ENTERGY HARAHAN-AVONDALE 230kV RIVER CROSSING TRANSMISSION LINE
Scope: Water Crossing, Emergency Restoration
Location: New Orleans, Louisiana
Client: Entergy New Orleans
Entergy New Orleans provides electricity to more than 209,000 customers in Orleans Parish, Louisiana. On Sunday, August 29, 2021, Hurricane Ida made landfall as a Category 4 hurricane with sustained winds of 150 mph. The New Orleans area suffered damage causing outages for approximately 895,000 customers.
As a result of Hurricane Ida, a 475-foot lattice transmission tower in Avondale, a suburb on the west bank of the Mississippi River, was damaged and fell with conductor lines landing in the river. The tower on the Harahan side of the river remained intact with the conductor lines attached. This was a primary circuit for New Orleans and power was rerouted to restore electricity for customers until the damage could be repaired.
Entergy New Orleans contracted with Irby to manage the project from beginning to end. The removal of the destroyed transmission tower’s lines in the Mississippi River was a national priority. Efforts included coordinating with the Army Corps of Engineers, U.S. Coast Guard, Levee District, Louisiana State Police, Jefferson Parish EOC, the Governor’s Office of Homeland Security and other agencies to ensure safety and minimize risks.
To safely remove the wire from the tower, clearing the downed conductor lines was completed by Dem-Tech through a series of controlled detonations.

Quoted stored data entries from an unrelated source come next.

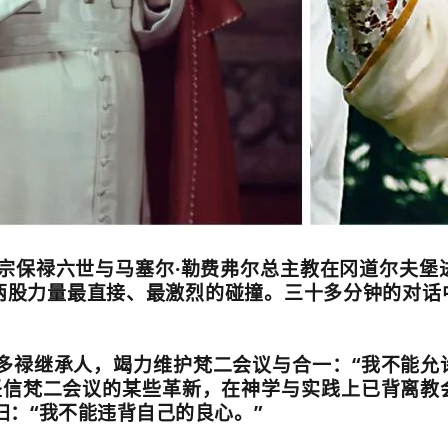
宗保禄六世与马塞尔
·
勒费弗尔总主教在冈道尔夫堡
两股力量最直接、最激烈的碰撞。三十多分钟的对话
。
多禄继承人，竭力维护梵二会议与合一：
“
我不能允
坚信梵二会议的某些革新，在神学与实践上已背离教
归：
“
我不能违背自己的良心。
”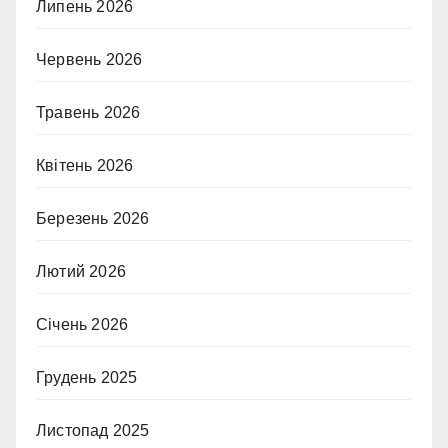
Липень 2026
Червень 2026
Травень 2026
Квітень 2026
Березень 2026
Лютий 2026
Січень 2026
Грудень 2025
Листопад 2025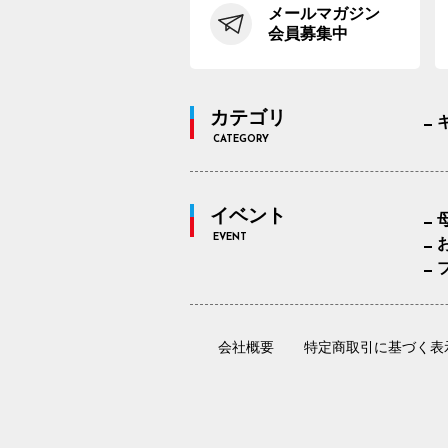
メールマガジン
会員募集中
カテゴリ
CATEGORY
イベント
EVENT
会社概要
特定商取引に基づく表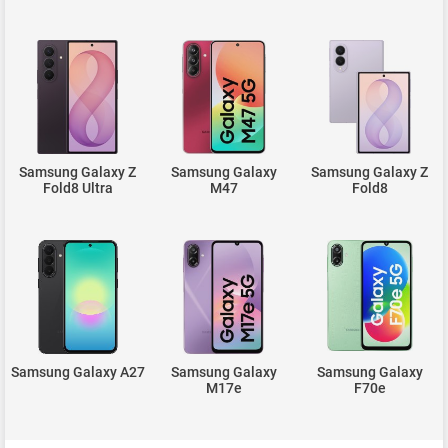
Samsung Galaxy Z
Samsung Galaxy
Samsung Galaxy Z
Fold8 Ultra
M47
Fold8
Samsung Galaxy A27
Samsung Galaxy
Samsung Galaxy
M17e
F70e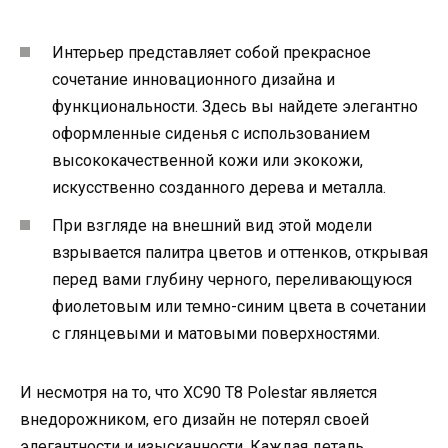
Интерьер представляет собой прекрасное
сочетание инновационного дизайна и
функциональности. Здесь вы найдете элегантно
оформленные сиденья с использованием
высококачественной кожи или экокожи,
искусственно созданного дерева и металла.
При взгляде на внешний вид этой модели
взрывается палитра цветов и оттенков, открывая
перед вами глубину черного, переливающуюся
фиолетовым или темно-синим цвета в сочетании
с глянцевыми и матовыми поверхностями.
И несмотря на то, что XC90 T8 Polestar является
внедорожником, его дизайн не потерял своей
элегантности и изысканности. Каждая деталь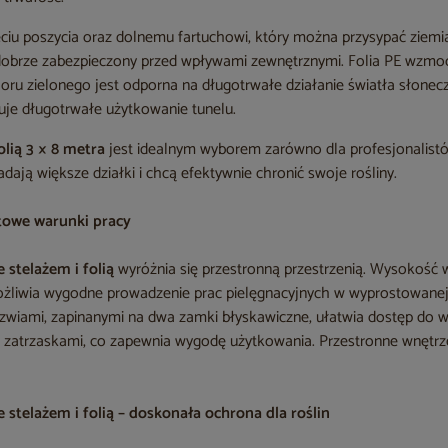
ciu poszycia oraz dolnemu fartuchowi, który można przysypać ziemi
 dobrze zabezpieczony przed wpływami zewnętrznymi. Folia PE wzmoc
loru zielonego jest odporna na długotrwałe działanie światła słone
uje długotrwałe użytkowanie tunelu.
lią 3 × 8 metra
jest idealnym wyborem zarówno dla profesjonalistó
adają większe działki i chcą efektywnie chronić swoje rośliny.
towe warunki pracy
e stelażem i folią
wyróżnia się przestronną przestrzenią. Wysokość
liwia wygodne prowadzenie prac pielęgnacyjnych w wyprostowanej 
rzwiami, zapinanymi na dwa zamki błyskawiczne, ułatwia dostęp do 
 zatrzaskami, co zapewnia wygodę użytkowania. Przestronne wnętrz
e stelażem i folią – doskonała ochrona dla roślin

Explosives were attached to the conductor lines on both sides of the tower and demoed in sections.
Once the lines and old towers were cleared away, Boh Bros. Construction Co., LLC, completed pile driving work and Irby sister company Legend Foundation Services installed anchor bolted piers to resist uplift forces that might otherwise cause the new tower and lines to be extracted from the ground.
With foundations in place, Irby, TNT Crane, and A&J Steel erected two 475-foot PyraMAX towers to supersede the old ones. With only 6 hours a day permitted by authorities to shut down major river traffic, Irby has begun stringing the lines using barges across the 3,700-foot span of the Mississippi. Once that is complete, energizing the lines is the last step in bringing this major transmission system back to life.